Notice Period as Relationship Management
Am I really expected to give two weeks or more advance notice in this situation?
In the United States and under at-will employment, in most jobs you are not legally obligated to give notice. However, you should look at this as a relationship-management issue rather than a legal one.
Here are some things that resigning without notice will usually lose you:
- A good reference.
- The opportunity to list the job on your resume as a success story.
- The goodwill of your direct managers and coworkers.
- The confidence of your new employer (assuming you have one already lined up) that you won't do the same thing to them.

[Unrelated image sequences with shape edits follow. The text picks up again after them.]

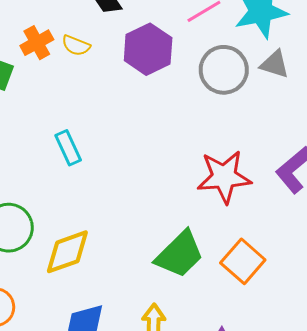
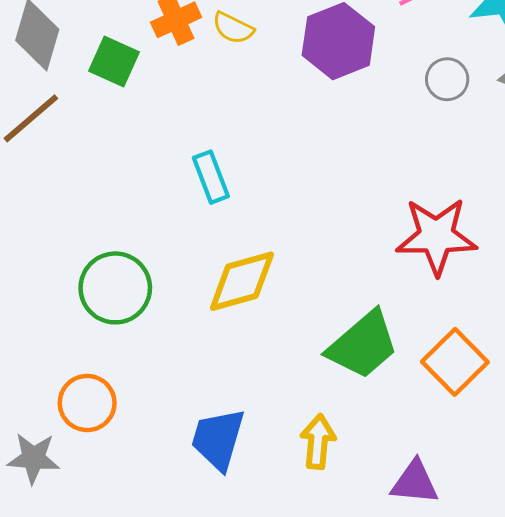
gray circle: (224, 70) -> (447, 79), size x0.6
yellow diamond: (67, 252) -> (242, 281), moved

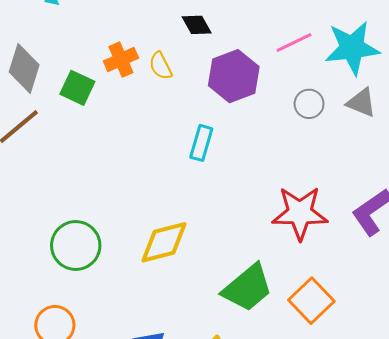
yellow semicircle: (233, 28) -> (161, 66), turned 36
cyan rectangle: (211, 177) -> (201, 143), moved, turned 36

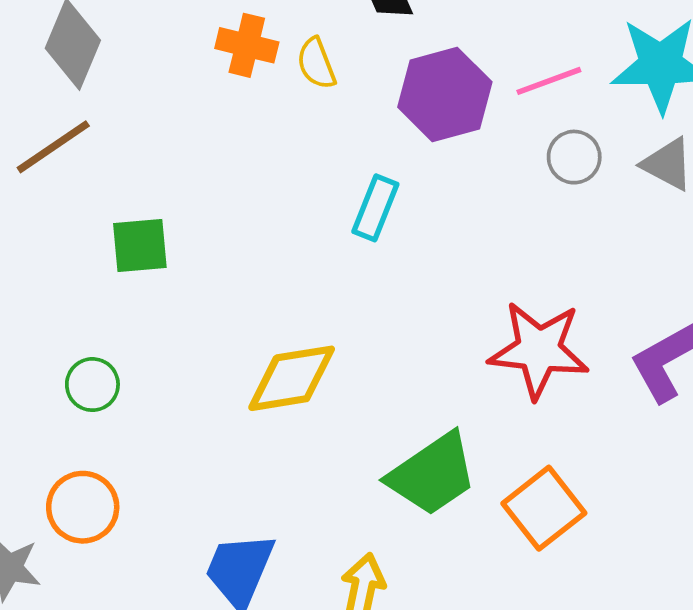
pink line: (294, 43) -> (549, 81), moved
orange cross: (121, 60) -> (247, 45), turned 32
green square: (77, 88) -> (140, 245), moved, turned -36
green circle: (76, 245) -> (92, 385), moved, size x0.6

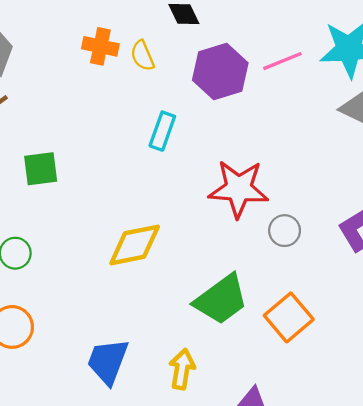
gray circle: (574, 157) -> (285, 231), moved
cyan rectangle: (375, 208) -> (162, 131), moved
red star: (539, 350) -> (239, 189), moved

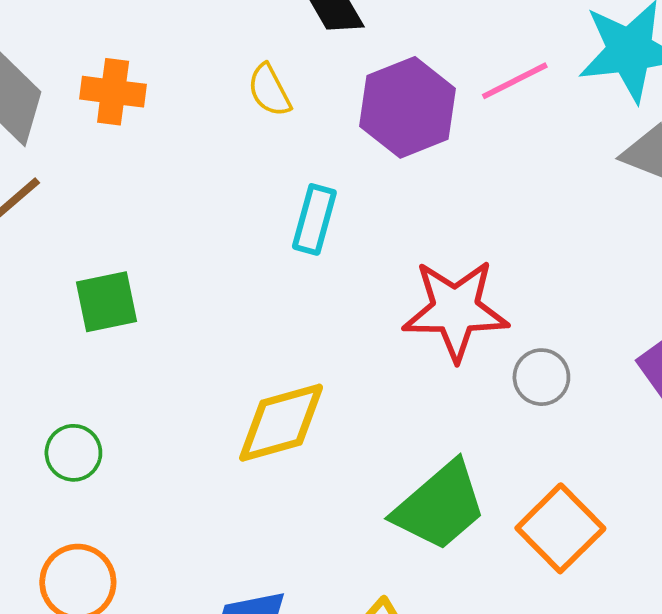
orange cross: (100, 46) -> (113, 92), moved

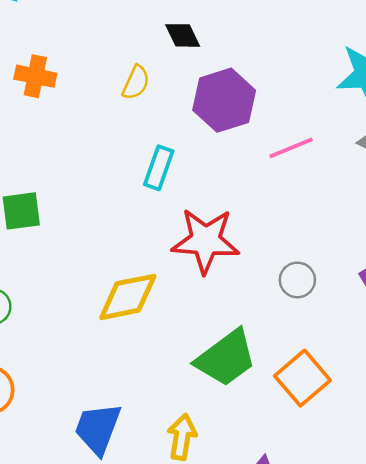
pink line: (515, 81) -> (291, 148), moved
yellow semicircle: (269, 90) -> (136, 83), turned -132
red star: (455, 310) -> (206, 241), moved

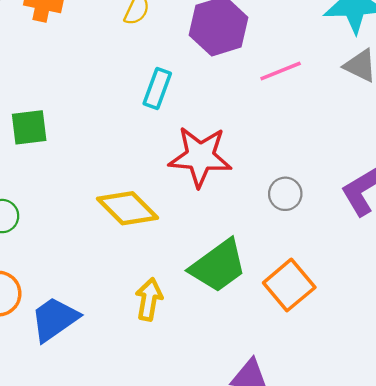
yellow diamond: (128, 297) -> (128, 208), turned 56
blue trapezoid: (98, 429) -> (55, 319), moved, turned 34
yellow arrow: (182, 437) -> (149, 299), moved

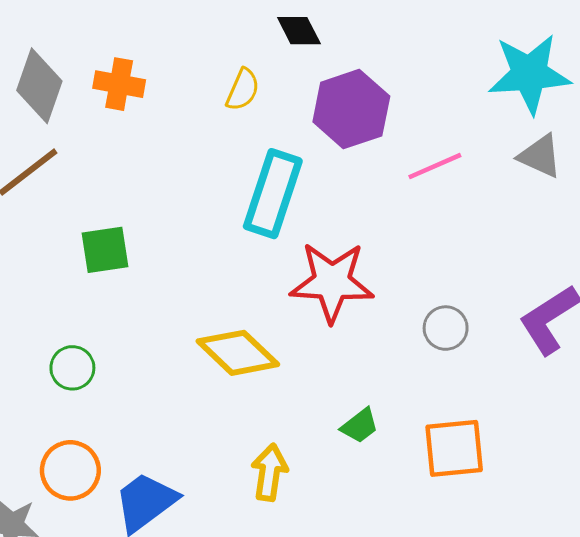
cyan rectangle: (157, 88) -> (273, 194), size x1.6
green trapezoid: (218, 266) -> (360, 426), size x0.5
orange square: (289, 285) -> (454, 448), turned 36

Of course, if you don't need those things, or will not receive them anyway, then there's nothing really stopping you from saying that today is your last day. That doesn't mean that it's generally a good idea, though. Even though there is generally a power imbalance in the employer/employee relationship, companies are made up of people. Leaving a job on the best terms possible can yield surprising dividends years later, especially if you're working in a relatively small field like I.T. or want to trade on your personal brand within your industry.
You'll need to decide for yourself whether it's in your own long-term interests to give notice or not. Usually it is, but occasionally it isn't. I'd certainly advise you to take the long view unless you have overriding considerations in play, and to treat your notice period as an exercise in relationship management. Preserving options for the future rarely has a downside, but your mileage may vary.